[Saved entries]
-.-.-

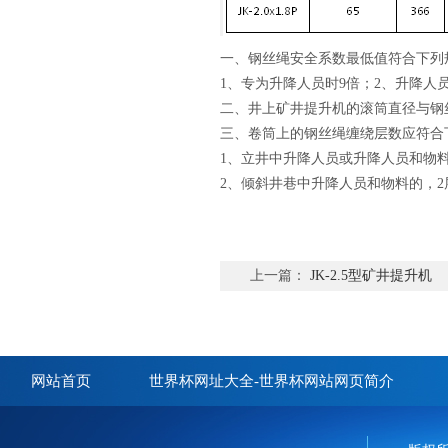
一、钢丝绳安全系数最低值符合下列
1、专为升降人员时9倍；2、升降人员
二、井上矿井提升机的滚筒直径与钢
三、卷筒上的钢丝绳缠绕层数应符合
1、立井中升降人员或升降人员和物料
2、倾斜井巷中升降人员和物料的，2
上一篇：
JK-2.5型矿井提升机
网站首页
世界杯网址大全-世界杯网站网页简介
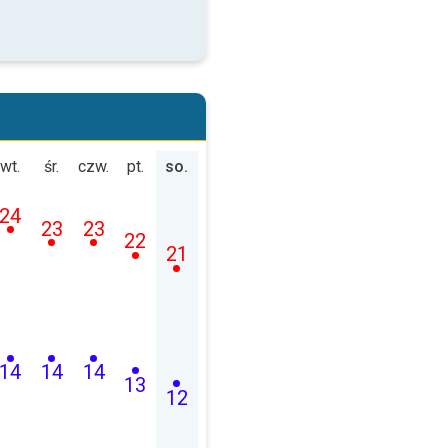
wt.
śr.
czw.
pt.
so.
24
23
23
22
21
14
14
14
13
12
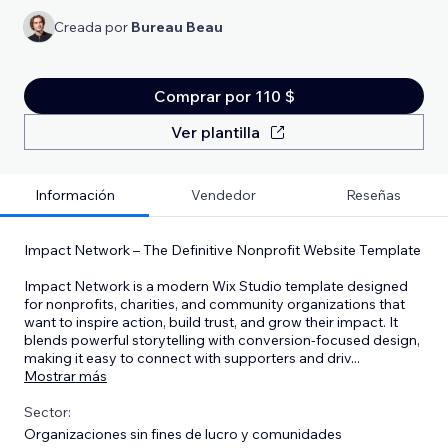
Creada por
Bureau Beau
Comprar por 110 $
Ver plantilla
Información
Vendedor
Reseñas
Impact Network – The Definitive Nonprofit Website Template
Impact Network is a modern Wix Studio template designed
for nonprofits, charities, and community organizations that
want to inspire action, build trust, and grow their impact. It
blends powerful storytelling with conversion-focused design,
making it easy to connect with supporters and driv
...
Mostrar más
Sector:
Organizaciones sin fines de lucro y comunidades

-.-.-

• [Aim of the task] Output the records verbatim without pictures.

• [Response box]
一、钢丝绳安全系数最低值符合下列
1、专为升降人员时9倍；2、升降人员
二、井上矿井提升机的滚筒直径与钢
三、卷筒上的钢丝绳缠绕层数应符合
1、立井中升降人员或升降人员和物料
2、倾斜井巷中升降人员和物料的，2
上一篇：
JK-2.5型矿井提升机
网站首页
世界杯网址大全-世界杯网站网页简介
wt.
śr.
czw.
pt.
so.
24
23
23
22
21
14
14
14
13
12
Creada por
Bureau Beau
Comprar por 110 $
Ver plantilla
Información
Vendedor
Reseñas
Impact Network – The Definitive Nonprofit Website Template
Impact Network is a modern Wix Studio template designed
for nonprofits, charities, and community organizations that
want to inspire action, build trust, and grow their impact. It
blends powerful storytelling with conversion-focused design,
making it easy to connect with supporters and driv
...
Mostrar más
Sector:
Organizaciones sin fines de lucro y comunidades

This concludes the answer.